The Daily Nifty 50 chart

- General Discussion
- The market has shown a bull breakout of the head and shoulders bottom. Since the market is currently in a bear trend, if the bears are able to produce strong consecutive bear bars again, traders might consider entering a short position, as this could be a bull trap.
- Bulls who missed the initial bull breakout can enter after a strong bull close or by using a high-1 entry. However, note that going long in this case would go against the prevailing trend, so it’s essential to structure the trade to ensure a favorable risk-to-reward ratio.

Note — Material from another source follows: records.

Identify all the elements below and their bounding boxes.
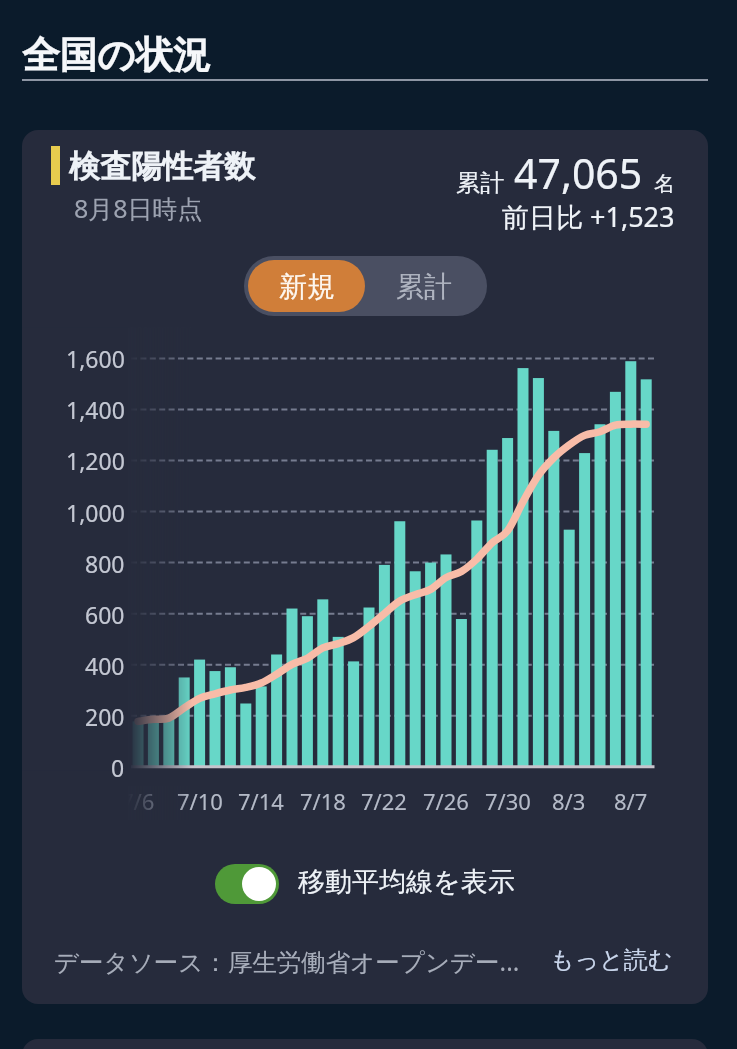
staticText: 全国の状況 bbox=[22, 32, 211, 79]
staticText: 400 bbox=[85, 650, 125, 681]
staticText: 7/10 bbox=[177, 786, 223, 816]
staticText: 7/26 bbox=[423, 786, 469, 816]
staticText: 累計 bbox=[396, 269, 452, 304]
staticText: 移動平均線を表示 bbox=[298, 865, 515, 899]
staticText: 0 bbox=[111, 752, 125, 783]
staticText: 名 bbox=[654, 171, 675, 197]
staticText: 1,600 bbox=[66, 343, 125, 374]
staticText: 600 bbox=[85, 599, 125, 630]
staticText: 新規 bbox=[279, 269, 335, 304]
staticText: 200 bbox=[85, 701, 125, 732]
staticText: 前日比 +1,523 bbox=[502, 198, 675, 235]
staticText: 検査陽性者数 bbox=[69, 147, 255, 186]
staticText: 8/3 bbox=[552, 786, 586, 816]
staticText: 7/6 bbox=[128, 786, 155, 816]
staticText: 8/7 bbox=[614, 786, 648, 816]
staticText: 7/18 bbox=[300, 786, 346, 816]
staticText: 1,400 bbox=[66, 394, 125, 425]
staticText: 7/22 bbox=[361, 786, 407, 816]
staticText: 累計 bbox=[456, 168, 504, 198]
staticText: 7/14 bbox=[238, 786, 284, 816]
staticText: 8月8日時点 bbox=[74, 191, 203, 225]
staticText: 1,000 bbox=[66, 497, 125, 528]
staticText: 1,200 bbox=[66, 445, 125, 476]
staticText: 7/30 bbox=[485, 786, 531, 816]
button[interactable]: 新規 bbox=[248, 260, 365, 312]
staticText: 800 bbox=[85, 548, 125, 579]
staticText: 47,065 bbox=[514, 145, 643, 201]
button[interactable]: もっと読む bbox=[550, 945, 673, 975]
button[interactable]: 移動平均線を表示 bbox=[215, 864, 279, 904]
button[interactable]: 累計 bbox=[365, 260, 483, 312]
staticText: データソース：厚生労働省オープンデー... bbox=[54, 945, 520, 978]
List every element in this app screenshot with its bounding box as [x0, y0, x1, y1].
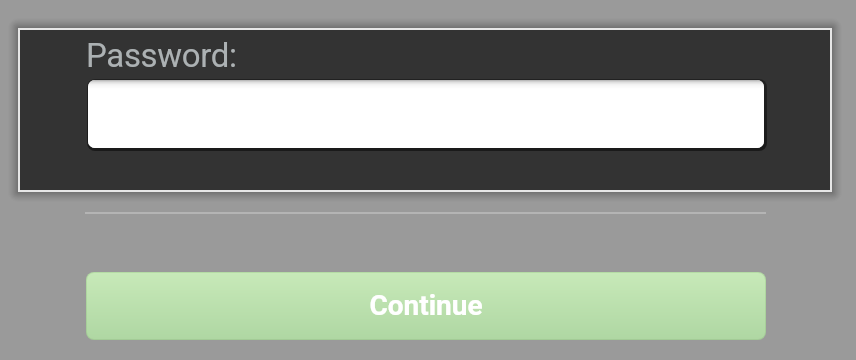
staticText: Continue [369, 289, 483, 322]
button[interactable]: Password input field [88, 80, 764, 148]
button[interactable]: Continue [86, 272, 766, 340]
staticText: Password: [86, 36, 237, 75]
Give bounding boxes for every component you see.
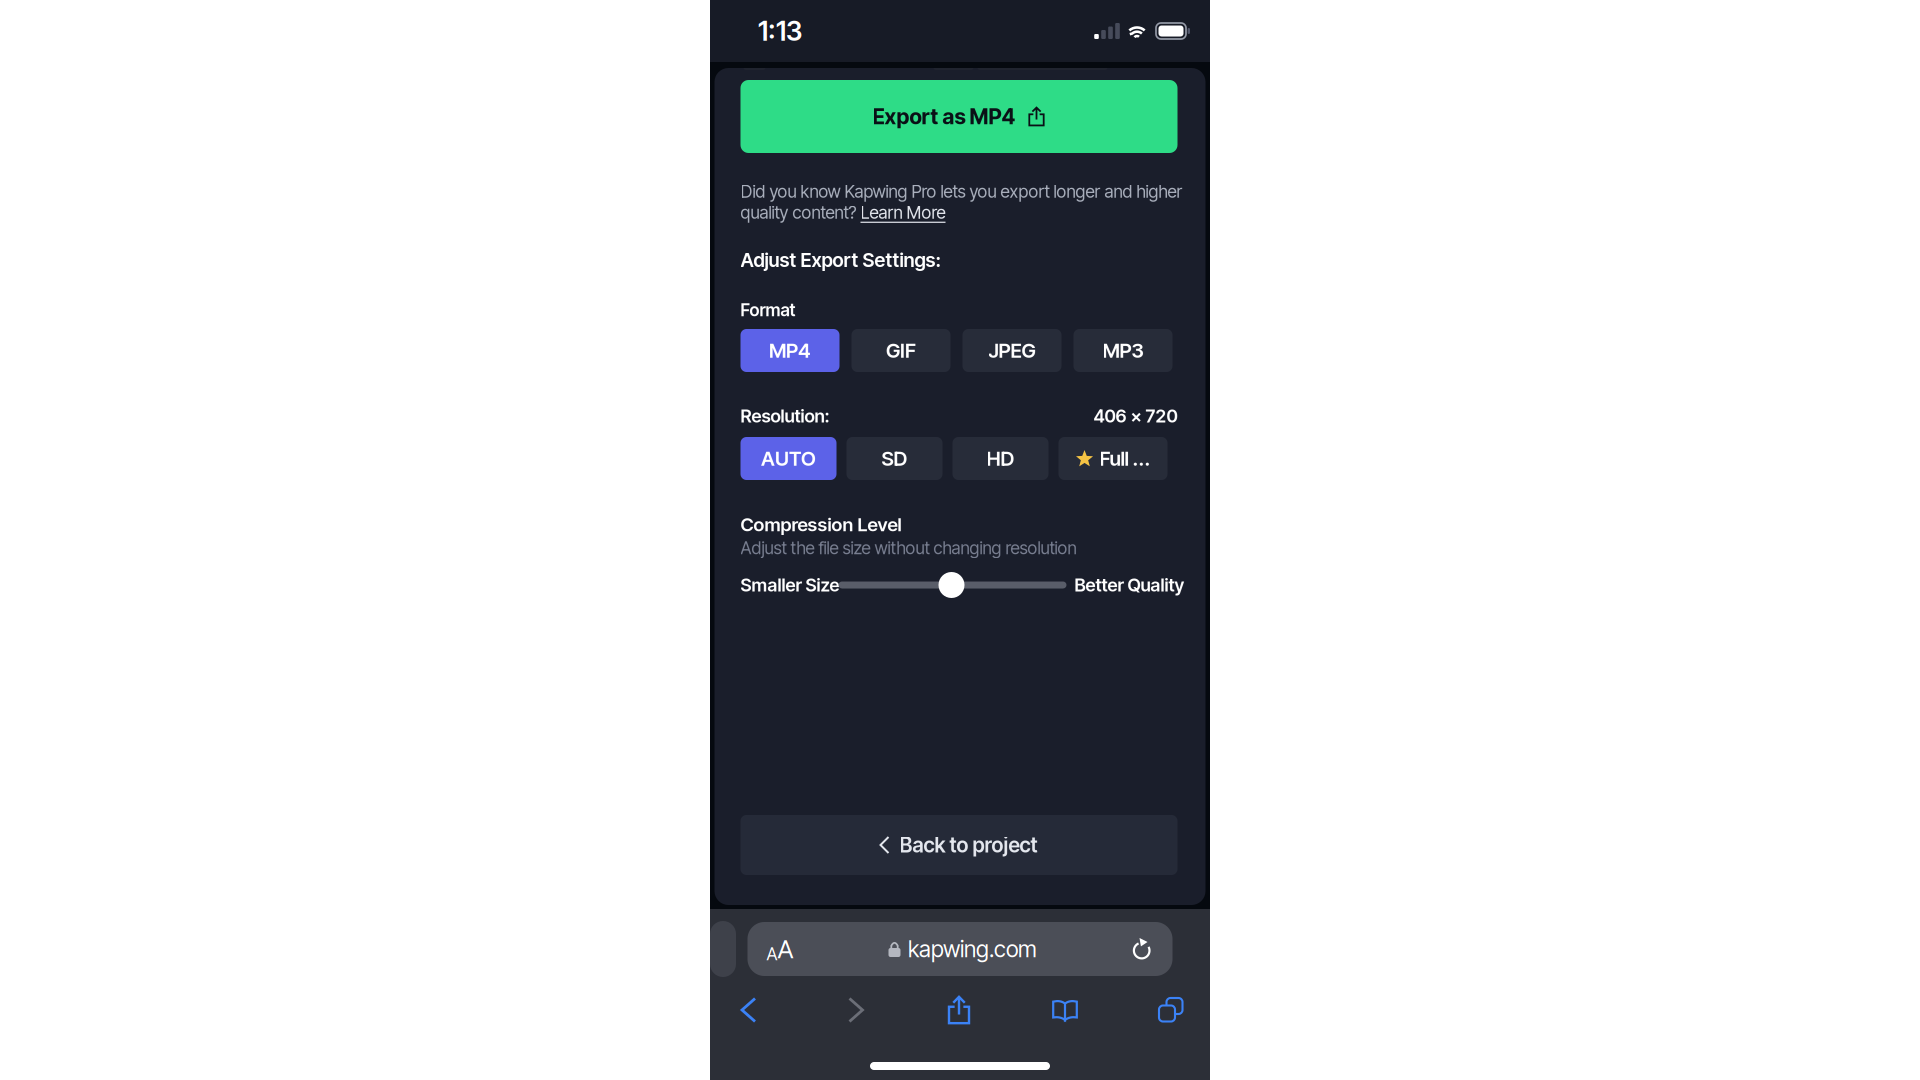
button[interactable]: MP3 — [1074, 329, 1172, 372]
button[interactable]: MP4 — [740, 329, 840, 372]
button[interactable]: SD — [846, 437, 942, 480]
staticText: Did you know Kapwing Pro lets you export… — [740, 181, 1182, 202]
staticText: Learn More — [860, 202, 946, 223]
button[interactable]: Export as MP4 — [740, 80, 1178, 153]
staticText: A — [778, 934, 794, 964]
staticText: Compression Level — [740, 513, 902, 536]
button[interactable]: Tabs — [1140, 990, 1200, 1030]
staticText: Adjust the file size without changing re… — [740, 538, 1076, 558]
button[interactable]: GIF — [852, 329, 950, 372]
staticText: Back to project — [900, 832, 1038, 858]
button[interactable]: Full ... — [1058, 437, 1168, 480]
staticText: kapwing.com — [908, 935, 1037, 963]
staticText: 1:13 — [758, 15, 802, 47]
button[interactable]: Back — [718, 990, 778, 1030]
button[interactable]: Learn More — [860, 202, 946, 223]
staticText: MP3 — [1102, 338, 1144, 363]
button[interactable]: Forward — [826, 990, 886, 1030]
staticText: AUTO — [761, 446, 816, 471]
staticText: SD — [882, 446, 908, 471]
staticText: A — [766, 943, 778, 964]
staticText: GIF — [886, 338, 916, 363]
staticText: Better Quality — [1074, 574, 1184, 596]
button[interactable]: AUTO — [740, 437, 836, 480]
staticText: quality content? — [740, 202, 860, 223]
staticText: MP4 — [769, 338, 811, 363]
staticText: Resolution: — [740, 405, 830, 427]
button[interactable]: Share — [929, 990, 989, 1030]
staticText: Full ... — [1100, 446, 1150, 471]
button[interactable]: A — [748, 922, 1172, 976]
button[interactable]: HD — [952, 437, 1048, 480]
staticText: Adjust Export Settings: — [740, 248, 940, 272]
staticText: 406 × 720 — [1094, 405, 1178, 427]
button[interactable]: JPEG — [962, 329, 1062, 372]
staticText: JPEG — [988, 338, 1036, 363]
staticText: Smaller Size — [740, 574, 840, 596]
button[interactable]: Bookmarks — [1035, 990, 1095, 1030]
staticText: Format — [740, 300, 796, 320]
staticText: Export as MP4 — [872, 104, 1016, 129]
button[interactable]: Back to project — [740, 815, 1178, 875]
staticText: HD — [986, 446, 1014, 471]
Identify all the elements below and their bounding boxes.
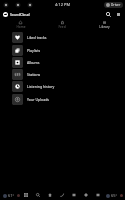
button[interactable]: Your Uploads (0, 94, 125, 105)
button[interactable]: Search (104, 10, 113, 19)
staticText: Stations (27, 72, 41, 77)
button[interactable]: Files (68, 190, 80, 200)
staticText: 61° (8, 193, 15, 198)
button[interactable]: More options (114, 10, 123, 19)
button[interactable]: Playlists (0, 45, 125, 56)
staticText: Your Uploads (27, 97, 49, 102)
button[interactable]: Albums (0, 57, 125, 68)
button[interactable]: Search (32, 190, 44, 200)
button[interactable]: Start (20, 190, 32, 200)
button[interactable]: Home (44, 190, 56, 200)
staticText: Playlists (27, 48, 41, 53)
button[interactable]: Listening history (0, 81, 125, 92)
button[interactable]: App (92, 190, 104, 200)
button[interactable]: Edge (56, 190, 68, 200)
button[interactable]: Feed (41, 20, 83, 30)
button[interactable]: Stations (0, 69, 125, 80)
staticText: Driver (111, 3, 121, 7)
staticText: Home (16, 25, 26, 29)
staticText: Library (99, 25, 110, 29)
button[interactable]: Driver (104, 2, 123, 8)
staticText: Listening history (27, 84, 55, 89)
button[interactable]: Store (80, 190, 92, 200)
button[interactable]: Library (83, 20, 125, 30)
staticText: 4:12 PM (55, 2, 71, 7)
staticText: Liked tracks (27, 35, 47, 40)
staticText: Feed (58, 25, 66, 29)
staticText: SoundCloud (10, 12, 30, 17)
staticText: Albums (27, 60, 40, 65)
button[interactable]: Home (0, 20, 41, 30)
staticText: 65° (111, 193, 118, 198)
button[interactable]: Liked tracks (0, 32, 125, 43)
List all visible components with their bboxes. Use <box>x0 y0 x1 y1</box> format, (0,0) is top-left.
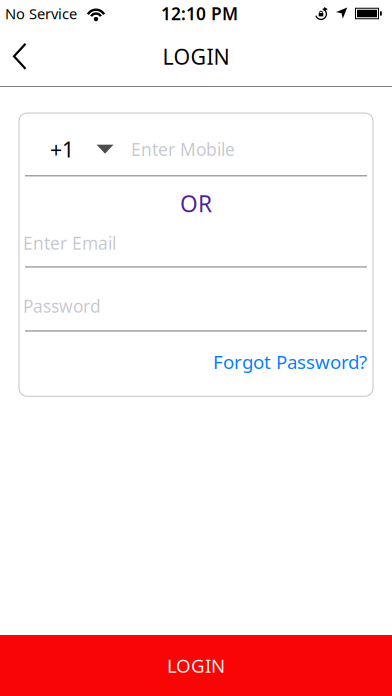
staticText: OR <box>180 188 212 218</box>
button[interactable]: Enter Mobile <box>114 138 235 161</box>
button[interactable]: Enter Email <box>19 231 116 254</box>
button[interactable]: Password <box>19 294 101 317</box>
button[interactable]: Back <box>0 43 38 70</box>
staticText: Password <box>23 294 101 317</box>
staticText: 12:10 PM <box>161 2 238 25</box>
staticText: Forgot Password? <box>213 350 367 374</box>
staticText: Enter Mobile <box>131 138 235 161</box>
staticText: Enter Email <box>23 231 116 254</box>
button[interactable]: LOGIN <box>0 635 392 696</box>
button[interactable]: Select country code <box>74 144 114 154</box>
staticText: LOGIN <box>167 653 225 678</box>
staticText: +1 <box>50 135 74 163</box>
button[interactable]: Forgot Password? <box>213 350 367 374</box>
staticText: No Service <box>5 4 77 23</box>
staticText: LOGIN <box>162 42 230 71</box>
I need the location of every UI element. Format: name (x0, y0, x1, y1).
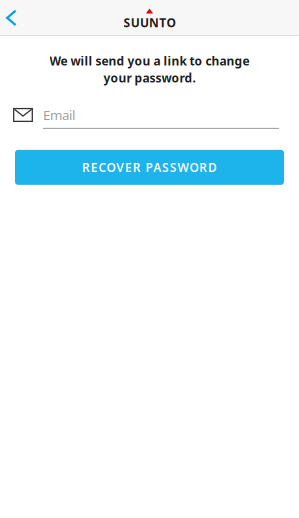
button[interactable]: RECOVER PASSWORD (15, 150, 284, 185)
button[interactable]: Back (0, 0, 34, 36)
staticText: SUUNTO (124, 14, 176, 30)
staticText: Email (43, 106, 75, 124)
staticText: RECOVER PASSWORD (82, 159, 217, 175)
staticText: your password. (104, 70, 196, 86)
staticText: We will send you a link to change (50, 53, 250, 69)
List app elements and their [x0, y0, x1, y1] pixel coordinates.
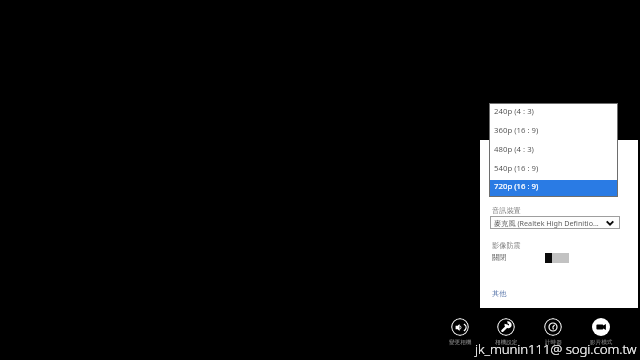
- button[interactable]: 相機設定: [486, 318, 526, 346]
- button[interactable]: 480p (4 : 3): [490, 142, 617, 161]
- button[interactable]: 計時器: [533, 318, 573, 346]
- staticText: 720p (16 : 9): [494, 181, 539, 192]
- staticText: 360p (16 : 9): [494, 125, 539, 136]
- staticText: 麥克風 (Realtek High Definitio...: [494, 218, 599, 228]
- staticText: 音訊裝置: [492, 206, 521, 215]
- staticText: 540p (16 : 9): [494, 163, 539, 174]
- staticText: 計時器: [545, 339, 562, 346]
- staticText: 變更相機: [449, 339, 472, 346]
- button[interactable]: 720p (16 : 9): [490, 180, 617, 196]
- button[interactable]: 影片模式: [581, 318, 621, 346]
- staticText: 相機設定: [495, 339, 518, 346]
- button[interactable]: 麥克風 (Realtek High Definitio...: [490, 216, 620, 229]
- staticText: 240p (4 : 3): [494, 106, 534, 117]
- button[interactable]: 240p (4 : 3): [490, 104, 617, 123]
- staticText: 影像防震: [492, 241, 521, 250]
- staticText: 480p (4 : 3): [494, 144, 534, 155]
- staticText: 影片模式: [590, 339, 613, 346]
- staticText: jk_munin111@ sogi.com.tw: [475, 340, 637, 358]
- button[interactable]: 540p (16 : 9): [490, 161, 617, 180]
- button[interactable]: 其他: [492, 289, 507, 298]
- button[interactable]: 變更相機: [440, 318, 480, 346]
- button[interactable]: 關閉: [492, 253, 507, 262]
- button[interactable]: [545, 253, 569, 263]
- button[interactable]: 360p (16 : 9): [490, 123, 617, 142]
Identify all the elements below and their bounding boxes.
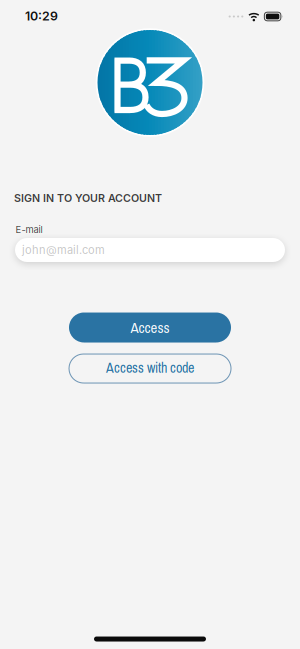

- Deeper into Price Action
- While the market has produced a bull breakout, the bulls have not been able to generate strong consecutive bull bars. Instead, the market is forming an inside-outside-inside bar pattern, which typically signals the formation of a trading range.
- Both the bulls and the bears are struggling to achieve consecutive strong bars, indicating that a trading range may develop soon.
- Patterns
- If the market gives a bull breakout from the inside-outside-inside bar pattern, traders can anticipate a measured move upward, based on the height of the outside bar.